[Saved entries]

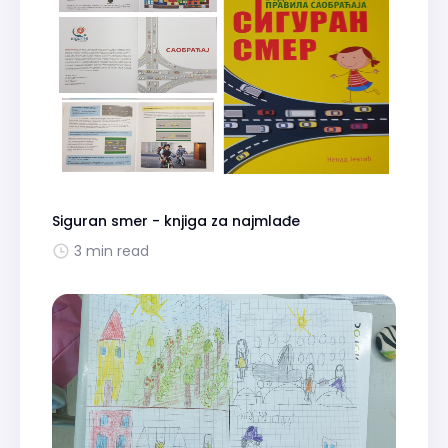
Siguran smer - knjiga za najmlađe
3 min read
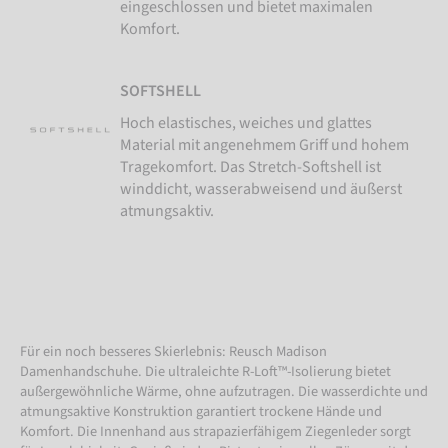
eingeschlossen und bietet maximalen
Komfort.
SOFTSHELL
Hoch elastisches, weiches und glattes
Material mit angenehmem Griff und hohem
Tragekomfort. Das Stretch-Softshell ist
winddicht, wasserabweisend und äußerst
atmungsaktiv.
Für ein noch besseres Skierlebnis: Reusch Madison
Damenhandschuhe. Die ultraleichte R-Loft™-Isolierung bietet
außergewöhnliche Wärme, ohne aufzutragen. Die wasserdichte und
atmungsaktive Konstruktion garantiert trockene Hände und
Komfort. Die Innenhand aus strapazierfähigem Ziegenleder sorgt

* **REQUIRED ACTION**
Reproduce, character for character, only the lines of the preceding data that start at the line with "atmungsaktiv." and end at the line with "atmungsaktive Konstruktion garantiert", both included.

* **OUTPUT FOR THIS EXERCISE**
atmungsaktiv.
Für ein noch besseres Skierlebnis: Reusch Madison
Damenhandschuhe. Die ultraleichte R-Loft™-Isolierung bietet
außergewöhnliche Wärme, ohne aufzutragen. Die wasserdichte und
atmungsaktive Konstruktion garantiert trockene Hände und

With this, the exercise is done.